Nations around the world have introduced policies to promote the use of renewable energy to support climate change mitigation on a global scale. This move has led to substantial growth of the Solar photovoltaic market over the last 2 decades. Ground mounted solar PV installations are increasing considerably, causing an emergence of conflict in land use.
Food production combined with energy production on agricultural land has created a food-energy conflict and farmers are moving from crop production to production of electricity through solar energy since it’s about 10 times more profitable. The first ground-mounted solar power plants installed on agricultural land brought up a debate whether valuable acreage was being taken from farmlands and turning food producers into energy producers.
A possible solution would be an alliance between photovoltaics and photosynthesis. Agrophotovoltaic systems can make efficient use of agricultural land so that farmers can produce Crops as well as electricity from the same land.
An appropriate example would be the agrophotovoltaic plant in Heggelbach near Lake Constance, operated by the Demeter farm community. Organic crops are grown on a test field and solar PV modules are mounted a height of 5 meters above the ground. Semi-transparent glass modules are placed at a larger interval to ensure that the crops growing underneath receive 60% or more of sunlight required for photosynthesis. That way, electricity and agriculture go hand-in-hand to make the best use of land resource.
Partners of the project model “Agrophotovoltaics – Resource-Efficient Land Use” led by Fraunhofer ISE, want to explicate the technical, societal, ecological and economical effects of this new application of photovoltaics. They are also researching to find out which crops grow best underneath PV modules without loss of yield and the policies required to make this new technology accessible to farmers across nations.
In the first year of operation, four crops i.e. wheat, potatoes, clover and celery were grown along with generation of 245,666 kWh of solar power. Harvesting crops and electricity on the same land leads to higher profits. The solar modules prevent the full amount of solar radiation from reaching crops and also affect the microclimate below the PV array. Data is being collected from microclimatic parameters like photosynthetic active radiation (PAR), precipitation and temperature underneath the solar arrays.
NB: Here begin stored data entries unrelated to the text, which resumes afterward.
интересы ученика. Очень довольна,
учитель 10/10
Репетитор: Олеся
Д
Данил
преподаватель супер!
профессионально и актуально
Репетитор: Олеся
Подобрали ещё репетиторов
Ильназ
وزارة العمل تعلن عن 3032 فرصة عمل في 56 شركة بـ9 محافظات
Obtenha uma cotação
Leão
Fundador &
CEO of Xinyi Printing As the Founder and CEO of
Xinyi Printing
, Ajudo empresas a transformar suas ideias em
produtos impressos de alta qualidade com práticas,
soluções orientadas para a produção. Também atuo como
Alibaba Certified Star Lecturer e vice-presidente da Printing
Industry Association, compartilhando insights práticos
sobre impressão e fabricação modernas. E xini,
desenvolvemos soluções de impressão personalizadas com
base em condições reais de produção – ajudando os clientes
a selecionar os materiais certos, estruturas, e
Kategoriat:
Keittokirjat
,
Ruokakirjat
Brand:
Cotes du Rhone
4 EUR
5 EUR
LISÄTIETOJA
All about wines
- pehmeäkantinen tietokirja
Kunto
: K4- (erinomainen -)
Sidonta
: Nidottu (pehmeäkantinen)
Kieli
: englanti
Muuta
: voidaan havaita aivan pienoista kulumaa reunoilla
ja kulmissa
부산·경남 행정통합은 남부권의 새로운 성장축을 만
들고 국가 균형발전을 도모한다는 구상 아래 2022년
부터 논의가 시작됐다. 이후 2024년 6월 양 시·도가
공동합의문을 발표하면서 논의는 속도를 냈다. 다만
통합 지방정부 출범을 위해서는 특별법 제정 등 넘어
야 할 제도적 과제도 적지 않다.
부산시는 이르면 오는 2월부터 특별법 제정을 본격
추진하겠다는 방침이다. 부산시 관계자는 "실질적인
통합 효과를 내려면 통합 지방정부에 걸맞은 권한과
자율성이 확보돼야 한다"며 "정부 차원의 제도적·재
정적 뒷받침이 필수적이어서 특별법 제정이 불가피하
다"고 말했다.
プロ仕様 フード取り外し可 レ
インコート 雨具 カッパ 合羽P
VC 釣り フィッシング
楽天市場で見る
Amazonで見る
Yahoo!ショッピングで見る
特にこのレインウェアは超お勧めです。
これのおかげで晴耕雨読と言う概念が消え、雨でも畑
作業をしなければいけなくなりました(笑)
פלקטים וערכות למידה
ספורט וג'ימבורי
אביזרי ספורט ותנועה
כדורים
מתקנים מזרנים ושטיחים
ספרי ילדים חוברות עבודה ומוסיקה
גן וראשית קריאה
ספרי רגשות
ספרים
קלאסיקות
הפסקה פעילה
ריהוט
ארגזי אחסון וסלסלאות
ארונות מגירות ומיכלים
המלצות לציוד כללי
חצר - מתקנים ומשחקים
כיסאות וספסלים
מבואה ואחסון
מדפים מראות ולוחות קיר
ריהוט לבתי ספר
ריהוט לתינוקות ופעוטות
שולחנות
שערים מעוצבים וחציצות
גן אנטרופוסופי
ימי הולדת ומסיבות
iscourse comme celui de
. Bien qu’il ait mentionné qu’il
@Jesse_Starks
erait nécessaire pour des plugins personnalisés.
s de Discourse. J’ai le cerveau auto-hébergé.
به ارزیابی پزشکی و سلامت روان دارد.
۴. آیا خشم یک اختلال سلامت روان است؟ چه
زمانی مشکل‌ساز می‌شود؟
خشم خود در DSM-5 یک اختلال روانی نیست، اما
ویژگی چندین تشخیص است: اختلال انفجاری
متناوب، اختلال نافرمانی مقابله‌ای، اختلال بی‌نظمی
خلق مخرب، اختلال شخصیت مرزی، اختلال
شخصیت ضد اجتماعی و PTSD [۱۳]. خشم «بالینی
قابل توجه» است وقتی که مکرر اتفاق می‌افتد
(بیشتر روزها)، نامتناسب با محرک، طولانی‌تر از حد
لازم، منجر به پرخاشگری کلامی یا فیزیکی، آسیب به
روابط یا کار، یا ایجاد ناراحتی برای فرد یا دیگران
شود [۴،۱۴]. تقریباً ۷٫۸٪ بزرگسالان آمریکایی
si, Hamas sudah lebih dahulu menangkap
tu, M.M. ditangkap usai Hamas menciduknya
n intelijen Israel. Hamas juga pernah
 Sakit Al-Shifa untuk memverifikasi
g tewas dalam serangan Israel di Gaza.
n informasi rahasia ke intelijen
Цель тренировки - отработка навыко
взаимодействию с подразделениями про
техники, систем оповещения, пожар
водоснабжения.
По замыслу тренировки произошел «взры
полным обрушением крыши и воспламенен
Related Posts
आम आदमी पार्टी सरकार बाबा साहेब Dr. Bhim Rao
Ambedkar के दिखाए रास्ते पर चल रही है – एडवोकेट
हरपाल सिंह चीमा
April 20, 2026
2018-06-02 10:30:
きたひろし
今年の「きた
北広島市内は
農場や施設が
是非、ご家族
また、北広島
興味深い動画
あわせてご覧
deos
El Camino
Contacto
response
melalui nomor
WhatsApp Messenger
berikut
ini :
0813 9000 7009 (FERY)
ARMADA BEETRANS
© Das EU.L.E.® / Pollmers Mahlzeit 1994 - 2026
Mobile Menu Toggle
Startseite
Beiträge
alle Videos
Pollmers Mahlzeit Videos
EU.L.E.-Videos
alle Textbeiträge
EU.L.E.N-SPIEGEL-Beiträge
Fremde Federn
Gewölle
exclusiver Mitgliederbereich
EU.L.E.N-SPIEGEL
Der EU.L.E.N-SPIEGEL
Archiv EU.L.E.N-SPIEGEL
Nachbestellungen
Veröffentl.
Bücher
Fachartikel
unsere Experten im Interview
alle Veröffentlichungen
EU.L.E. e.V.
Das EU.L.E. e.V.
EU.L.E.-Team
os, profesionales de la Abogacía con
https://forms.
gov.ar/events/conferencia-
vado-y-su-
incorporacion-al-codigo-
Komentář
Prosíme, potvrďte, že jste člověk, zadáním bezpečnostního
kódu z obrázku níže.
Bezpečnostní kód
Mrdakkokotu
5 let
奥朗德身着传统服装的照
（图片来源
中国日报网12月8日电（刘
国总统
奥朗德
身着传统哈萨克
Analyses indicate that the PAR under APV system is reduced by about 30%. All the four crops were grown without irrigation.
The agrophotovoltaic model has thus proven to be successful inspite of a slight decrease in crop yield from the same agricultural land since there’s an overall increase in efficiency of land use by 60%.
There has been no ecological harm in this project so far and the biodiversity is still the same after installing a solar power plant on the land. A conventional solar power plant on the same land would allow no crops to be grown. However, we must wait for the life cycle analysis of the APV plant for a final conclusion on additional ecological advantages.
In order to improve chances of APV being implemented in a larger scale in future, further research and investment from the industry as well as political support is essential.